Vorherige Einwilligung war zeitlich beschränkt
Zwar sei die Frau während der Beziehung mit den Bildern einverstanden gewesen, sodass ihre Rechte nicht bereits mit dem Anfertigen der Fotos selbst verletzt gewesen seien. Doch die vorherige Einwilligung schließe einen Löschungsanspruch am Ende der Liaison nicht aus: Diese sei konkludent auf die Dauer der Beziehung beschränkt gewesen.
Für die Frage, ob und in welchem Umfang eine solche Einwilligung wirksam ist, seien die nach § 22 KUG entwickelten Grundsätze heranzuziehen. Danach sei eine konkludente Beschränkung in räumlicher oder zeitlicher Hinsicht, in Bezug auf bestimmte Medien oder einen bestimmten Zweck zulässig.
Die Vorinstanz, das Oberlandesgericht (OLG) Koblenz, habe in nachvollziehbarer Weise festgestellt, dass die Bilder nicht etwa professionell gefertigt wurden, wie es z.B. bei Aufnahmen eines Modells gegen Entgelt der Fall wäre, sondern im Rahmen einer Liebesbeziehung. Sie stünden somit in keinem Zusammenhang mit der beruflichen Tätigkeit des Fotografen. Die Frau habe nach der Auslegung des Gerichts nicht erlaubt, dass ihr Ex-Freund die Bilder auch nach Beziehungsende behalten dürfe. Mit diesen Feststellungen war das OLG auch zum weitestgehend gleichen Ergebnis gekommen (Urt. v. 20.05.2014, Az. 3 U 1288/13) wie nun der für das Recht der unerlaubten Handlung zuständige VI. Zivilsenat.

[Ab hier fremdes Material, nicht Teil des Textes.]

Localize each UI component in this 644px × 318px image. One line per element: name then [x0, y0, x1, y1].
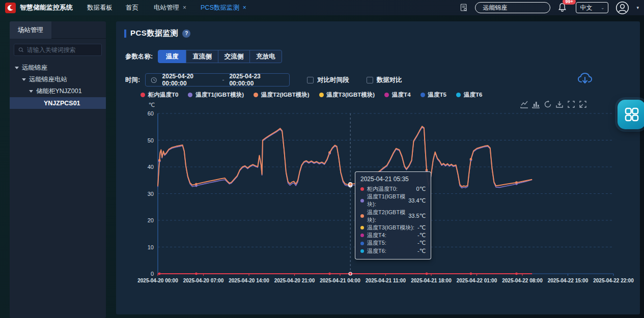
- tree-expand-caret-icon[interactable]: [15, 67, 19, 69]
- x-tick-label: 2025-04-20 07:00: [183, 278, 224, 283]
- nav-link-home[interactable]: 首页: [126, 4, 138, 12]
- param-button-温度[interactable]: 温度: [158, 50, 186, 63]
- tree-search-box[interactable]: [14, 44, 102, 56]
- user-menu-caret-icon[interactable]: ▾: [636, 5, 639, 10]
- marker-dot-t2: [328, 151, 331, 154]
- app-grid-button[interactable]: [618, 100, 644, 129]
- compare-period-checkbox[interactable]: 对比时间段: [307, 76, 349, 84]
- export-download-button[interactable]: [577, 71, 593, 88]
- tooltip-row: 温度T6:-℃: [360, 247, 426, 255]
- search-input[interactable]: [27, 46, 97, 53]
- station-search-input[interactable]: 远能锦座: [475, 2, 550, 13]
- series-line-t1: [158, 127, 532, 188]
- tooltip-series-name: 温度T5:: [367, 239, 386, 247]
- marker-dot-t0: [195, 273, 198, 275]
- y-tick-label: 60: [148, 110, 154, 117]
- tooltip-series-name: 温度T6:: [367, 247, 386, 255]
- station-tree: 远能锦座远能锦座电站储能柜YNJZ001YNJZPCS01: [10, 62, 106, 109]
- open-tabs: 电站管理 × PCS数据监测 ×: [154, 4, 246, 12]
- tooltip-row: 温度T5:-℃: [360, 239, 426, 247]
- series-dot-icon: [360, 214, 364, 218]
- y-tick-label: 50: [148, 137, 154, 143]
- y-tick-label: 0: [151, 271, 154, 277]
- tree-node-label: 储能柜YNJZ001: [36, 87, 82, 96]
- y-tick-label: 10: [148, 244, 154, 250]
- nav-link-dashboard[interactable]: 数据看板: [87, 4, 113, 12]
- tooltip-row: 温度T1(IGBT模块):33.4℃: [360, 193, 426, 208]
- tree-node-label: 远能锦座电站: [29, 75, 67, 84]
- avatar[interactable]: [615, 1, 629, 15]
- time-range-picker[interactable]: 2025-04-20 00:00:00 - 2025-04-23 00:00:0…: [145, 73, 290, 86]
- series-line-t2: [158, 126, 532, 187]
- title-accent-bar: [124, 30, 126, 38]
- marker-dot-t0: [158, 273, 161, 275]
- tooltip-series-value: -℃: [417, 232, 426, 239]
- tab-close-icon[interactable]: ×: [243, 4, 246, 11]
- time-label: 时间:: [125, 76, 140, 84]
- tree-node-远能锦座电站[interactable]: 远能锦座电站: [10, 74, 106, 85]
- tree-expand-caret-icon[interactable]: [29, 90, 33, 93]
- marker-dot-t0: [426, 273, 428, 275]
- marker-dot-t0: [328, 273, 331, 275]
- x-tick-label: 2025-04-20 00:00: [137, 278, 178, 283]
- sidebar-tab-station-management[interactable]: 场站管理: [10, 21, 51, 39]
- help-icon[interactable]: ?: [182, 30, 190, 38]
- tooltip-row: 温度T4:-℃: [360, 232, 426, 239]
- language-select[interactable]: 中文 ⌄: [576, 2, 608, 13]
- tooltip-row: 柜内温度T0:0℃: [360, 185, 426, 193]
- tree-node-label: 远能锦座: [22, 64, 47, 72]
- chevron-down-icon: ⌄: [601, 5, 605, 10]
- tree-node-YNJZPCS01[interactable]: YNJZPCS01: [10, 97, 106, 109]
- time-start-value[interactable]: 2025-04-20 00:00:00: [162, 73, 217, 87]
- tree-expand-caret-icon[interactable]: [22, 78, 26, 81]
- tab-close-icon[interactable]: ×: [183, 4, 186, 11]
- tab-pcs-monitor[interactable]: PCS数据监测 ×: [201, 4, 246, 12]
- checkbox-label: 数据对比: [377, 76, 402, 84]
- marker-dot-t2: [426, 169, 428, 171]
- tooltip-row: 温度T3(IGBT模块):-℃: [360, 224, 426, 232]
- checkbox-label: 对比时间段: [317, 76, 349, 84]
- tooltip-series-value: -℃: [417, 224, 426, 232]
- tooltip-series-value: 0℃: [416, 185, 426, 193]
- language-value: 中文: [580, 4, 592, 12]
- tooltip-series-value: -℃: [417, 247, 426, 255]
- app-logo: [5, 3, 16, 13]
- tab-station-manage[interactable]: 电站管理 ×: [154, 4, 186, 12]
- report-icon[interactable]: [460, 4, 468, 12]
- notifications-button[interactable]: 99+: [557, 2, 569, 13]
- param-button-group: 温度直流侧交流侧充放电: [158, 50, 282, 63]
- notification-count-badge: 99+: [563, 0, 575, 5]
- y-tick-label: 40: [148, 164, 154, 170]
- tree-node-储能柜YNJZ001[interactable]: 储能柜YNJZ001: [10, 85, 106, 97]
- tooltip-row: 温度T2(IGBT模块):33.5℃: [360, 209, 426, 224]
- tooltip-series-name: 温度T3(IGBT模块):: [367, 224, 414, 232]
- logo-swoosh-icon: [7, 4, 14, 12]
- x-tick-label: 2025-04-22 08:00: [502, 278, 543, 283]
- series-dot-icon: [360, 187, 364, 191]
- series-dot-icon: [360, 249, 364, 253]
- param-button-充放电[interactable]: 充放电: [249, 50, 282, 63]
- tooltip-series-name: 柜内温度T0:: [367, 185, 398, 193]
- series-dot-icon: [360, 199, 364, 203]
- tooltip-series-name: 温度T4:: [367, 232, 386, 239]
- param-button-直流侧[interactable]: 直流侧: [186, 50, 218, 63]
- tree-node-远能锦座[interactable]: 远能锦座: [10, 62, 106, 74]
- x-tick-label: 2025-04-20 14:00: [229, 278, 269, 283]
- x-tick-label: 2025-04-22 22:00: [593, 278, 634, 283]
- x-tick-label: 2025-04-22 01:00: [457, 278, 497, 283]
- clock-icon: [151, 77, 157, 83]
- param-button-交流侧[interactable]: 交流侧: [218, 50, 250, 63]
- time-end-value[interactable]: 2025-04-23 00:00:00: [229, 73, 284, 87]
- y-axis-unit: ℃: [149, 102, 155, 108]
- tooltip-series-value: 33.4℃: [408, 197, 426, 205]
- tree-node-label: YNJZPCS01: [44, 100, 80, 107]
- tooltip-series-value: -℃: [417, 239, 426, 247]
- marker-dot-t2: [515, 181, 518, 184]
- tooltip-series-name: 温度T1(IGBT模块):: [367, 193, 408, 208]
- tab-label: 电站管理: [154, 4, 179, 12]
- station-sidebar: 场站管理 远能锦座远能锦座电站储能柜YNJZ001YNJZPCS01: [10, 21, 106, 318]
- x-tick-label: 2025-04-21 04:00: [320, 278, 360, 283]
- checkbox-icon: [367, 77, 373, 83]
- data-compare-checkbox[interactable]: 数据对比: [367, 76, 402, 84]
- marker-dot-t0: [515, 273, 518, 275]
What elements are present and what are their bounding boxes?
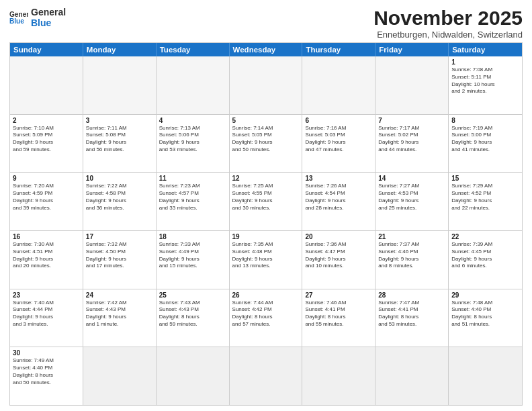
- cal-cell: 21Sunrise: 7:37 AM Sunset: 4:46 PM Dayli…: [375, 231, 449, 289]
- cal-week-5: 30Sunrise: 7:49 AM Sunset: 4:40 PM Dayli…: [10, 347, 522, 405]
- cal-week-3: 16Sunrise: 7:30 AM Sunset: 4:51 PM Dayli…: [10, 230, 522, 289]
- cal-cell: [375, 347, 449, 405]
- day-info: Sunrise: 7:27 AM Sunset: 4:53 PM Dayligh…: [378, 183, 445, 212]
- cal-cell: 18Sunrise: 7:33 AM Sunset: 4:49 PM Dayli…: [157, 231, 230, 289]
- cal-cell: [83, 56, 157, 114]
- cal-cell: 28Sunrise: 7:47 AM Sunset: 4:41 PM Dayli…: [375, 289, 449, 347]
- day-info: Sunrise: 7:40 AM Sunset: 4:44 PM Dayligh…: [13, 300, 80, 328]
- cal-week-2: 9Sunrise: 7:20 AM Sunset: 4:59 PM Daylig…: [10, 172, 522, 230]
- cal-cell: 6Sunrise: 7:16 AM Sunset: 5:03 PM Daylig…: [302, 115, 375, 173]
- cal-cell: 29Sunrise: 7:48 AM Sunset: 4:40 PM Dayli…: [449, 289, 522, 347]
- cal-cell: [375, 56, 449, 114]
- month-title: November 2025: [373, 7, 523, 29]
- cal-header-friday: Friday: [375, 43, 449, 56]
- page-header: General Blue General Blue November 2025 …: [9, 7, 523, 40]
- cal-cell: [157, 347, 230, 405]
- day-info: Sunrise: 7:08 AM Sunset: 5:11 PM Dayligh…: [451, 66, 519, 95]
- logo-line1: General: [31, 7, 66, 17]
- cal-header-monday: Monday: [83, 43, 157, 56]
- day-number: 26: [232, 291, 300, 299]
- cal-cell: [449, 347, 522, 405]
- day-number: 12: [232, 175, 300, 182]
- day-info: Sunrise: 7:22 AM Sunset: 4:58 PM Dayligh…: [86, 183, 153, 212]
- cal-cell: [230, 347, 303, 405]
- day-info: Sunrise: 7:30 AM Sunset: 4:51 PM Dayligh…: [13, 241, 80, 270]
- cal-cell: 1Sunrise: 7:08 AM Sunset: 5:11 PM Daylig…: [449, 56, 522, 114]
- day-number: 1: [451, 58, 519, 66]
- cal-cell: 27Sunrise: 7:46 AM Sunset: 4:41 PM Dayli…: [302, 289, 375, 347]
- day-info: Sunrise: 7:10 AM Sunset: 5:09 PM Dayligh…: [13, 125, 80, 154]
- cal-cell: 16Sunrise: 7:30 AM Sunset: 4:51 PM Dayli…: [10, 231, 83, 289]
- cal-header-sunday: Sunday: [10, 43, 83, 56]
- day-number: 28: [378, 291, 445, 299]
- cal-cell: 2Sunrise: 7:10 AM Sunset: 5:09 PM Daylig…: [10, 115, 83, 173]
- day-info: Sunrise: 7:23 AM Sunset: 4:57 PM Dayligh…: [159, 183, 226, 212]
- day-number: 13: [305, 175, 372, 182]
- day-number: 25: [159, 291, 226, 299]
- day-info: Sunrise: 7:47 AM Sunset: 4:41 PM Dayligh…: [378, 300, 445, 328]
- day-number: 29: [451, 291, 519, 299]
- day-number: 6: [305, 117, 372, 124]
- cal-cell: 23Sunrise: 7:40 AM Sunset: 4:44 PM Dayli…: [10, 289, 83, 347]
- cal-cell: 26Sunrise: 7:44 AM Sunset: 4:42 PM Dayli…: [230, 289, 303, 347]
- day-info: Sunrise: 7:20 AM Sunset: 4:59 PM Dayligh…: [13, 183, 80, 212]
- cal-cell: 12Sunrise: 7:25 AM Sunset: 4:55 PM Dayli…: [230, 173, 303, 230]
- day-number: 10: [86, 175, 153, 182]
- day-number: 7: [378, 117, 445, 124]
- cal-cell: 22Sunrise: 7:39 AM Sunset: 4:45 PM Dayli…: [449, 231, 522, 289]
- generalblue-logo-icon: General Blue: [9, 10, 28, 25]
- day-info: Sunrise: 7:37 AM Sunset: 4:46 PM Dayligh…: [378, 241, 445, 270]
- cal-week-0: 1Sunrise: 7:08 AM Sunset: 5:11 PM Daylig…: [10, 56, 522, 114]
- title-block: November 2025 Ennetburgen, Nidwalden, Sw…: [373, 7, 523, 40]
- day-info: Sunrise: 7:39 AM Sunset: 4:45 PM Dayligh…: [451, 241, 519, 270]
- day-info: Sunrise: 7:13 AM Sunset: 5:06 PM Dayligh…: [159, 125, 226, 154]
- cal-cell: 13Sunrise: 7:26 AM Sunset: 4:54 PM Dayli…: [302, 173, 375, 230]
- cal-cell: [302, 56, 375, 114]
- cal-cell: 5Sunrise: 7:14 AM Sunset: 5:05 PM Daylig…: [230, 115, 303, 173]
- cal-cell: 3Sunrise: 7:11 AM Sunset: 5:08 PM Daylig…: [83, 115, 157, 173]
- day-info: Sunrise: 7:17 AM Sunset: 5:02 PM Dayligh…: [378, 125, 445, 154]
- cal-cell: 7Sunrise: 7:17 AM Sunset: 5:02 PM Daylig…: [375, 115, 449, 173]
- logo-line2: Blue: [31, 17, 66, 28]
- day-number: 18: [159, 233, 226, 240]
- day-info: Sunrise: 7:33 AM Sunset: 4:49 PM Dayligh…: [159, 241, 226, 270]
- day-number: 22: [451, 233, 519, 240]
- day-info: Sunrise: 7:26 AM Sunset: 4:54 PM Dayligh…: [305, 183, 372, 212]
- day-number: 30: [13, 349, 80, 357]
- cal-cell: [230, 56, 303, 114]
- cal-cell: 15Sunrise: 7:29 AM Sunset: 4:52 PM Dayli…: [449, 173, 522, 230]
- cal-cell: 30Sunrise: 7:49 AM Sunset: 4:40 PM Dayli…: [10, 347, 83, 405]
- day-number: 8: [451, 117, 519, 124]
- day-number: 20: [305, 233, 372, 240]
- cal-cell: 17Sunrise: 7:32 AM Sunset: 4:50 PM Dayli…: [83, 231, 157, 289]
- day-number: 23: [13, 291, 80, 299]
- calendar: SundayMondayTuesdayWednesdayThursdayFrid…: [9, 42, 523, 406]
- day-number: 14: [378, 175, 445, 182]
- day-info: Sunrise: 7:29 AM Sunset: 4:52 PM Dayligh…: [451, 183, 519, 212]
- calendar-header-row: SundayMondayTuesdayWednesdayThursdayFrid…: [10, 43, 522, 56]
- cal-cell: [157, 56, 230, 114]
- day-info: Sunrise: 7:19 AM Sunset: 5:00 PM Dayligh…: [451, 125, 519, 154]
- cal-cell: 4Sunrise: 7:13 AM Sunset: 5:06 PM Daylig…: [157, 115, 230, 173]
- cal-cell: 25Sunrise: 7:43 AM Sunset: 4:43 PM Dayli…: [157, 289, 230, 347]
- cal-cell: 14Sunrise: 7:27 AM Sunset: 4:53 PM Dayli…: [375, 173, 449, 230]
- location: Ennetburgen, Nidwalden, Switzerland: [373, 30, 523, 40]
- cal-header-saturday: Saturday: [449, 43, 522, 56]
- cal-cell: 11Sunrise: 7:23 AM Sunset: 4:57 PM Dayli…: [157, 173, 230, 230]
- day-info: Sunrise: 7:35 AM Sunset: 4:48 PM Dayligh…: [232, 241, 300, 270]
- day-number: 9: [13, 175, 80, 182]
- svg-text:Blue: Blue: [9, 17, 24, 25]
- day-info: Sunrise: 7:44 AM Sunset: 4:42 PM Dayligh…: [232, 300, 300, 328]
- day-info: Sunrise: 7:49 AM Sunset: 4:40 PM Dayligh…: [13, 357, 80, 386]
- day-number: 2: [13, 117, 80, 124]
- cal-cell: 9Sunrise: 7:20 AM Sunset: 4:59 PM Daylig…: [10, 173, 83, 230]
- day-number: 4: [159, 117, 226, 124]
- cal-cell: [10, 56, 83, 114]
- day-number: 21: [378, 233, 445, 240]
- day-info: Sunrise: 7:43 AM Sunset: 4:43 PM Dayligh…: [159, 300, 226, 328]
- day-info: Sunrise: 7:25 AM Sunset: 4:55 PM Dayligh…: [232, 183, 300, 212]
- day-number: 19: [232, 233, 300, 240]
- cal-cell: 10Sunrise: 7:22 AM Sunset: 4:58 PM Dayli…: [83, 173, 157, 230]
- day-info: Sunrise: 7:32 AM Sunset: 4:50 PM Dayligh…: [86, 241, 153, 270]
- cal-header-wednesday: Wednesday: [230, 43, 303, 56]
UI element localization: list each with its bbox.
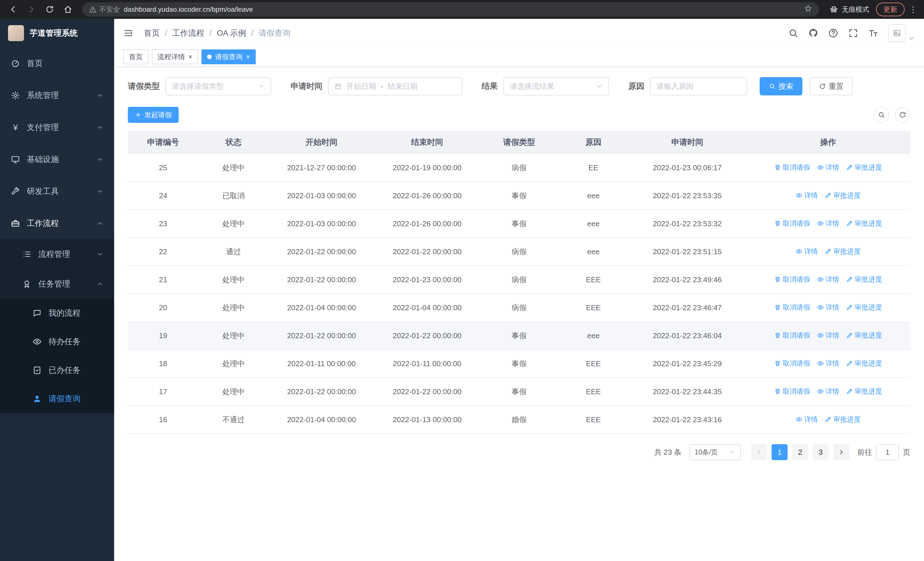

Weiterhin anschauen darf der Fotograf nach BGH-Ansicht immerhin Bilder, die seine einstige Geliebte mit mehr als nur Unterwäsche bekleidet zeigen, z.B. in unverfänglichen Alltags- oder Urlaubssituationen. Diese Fotos seien weniger geeignet, das Ansehen der Frau "gegenüber anderen zu beeinträchtigen", befanden die Richter. Für eine weitergehende "Pflege der Erinnerungen" muss er wohl seine Phantasie bemühen.
Anne-Christine Herr, BGH zu intimen Bildern nach Beziehungsende: Keine Sexfotos von der Ex . In: Legal Tribune Online, 21.12.2015 , https://www.lto.de/persistent/a_id/17940/ (abgerufen am: 25.04.2024 )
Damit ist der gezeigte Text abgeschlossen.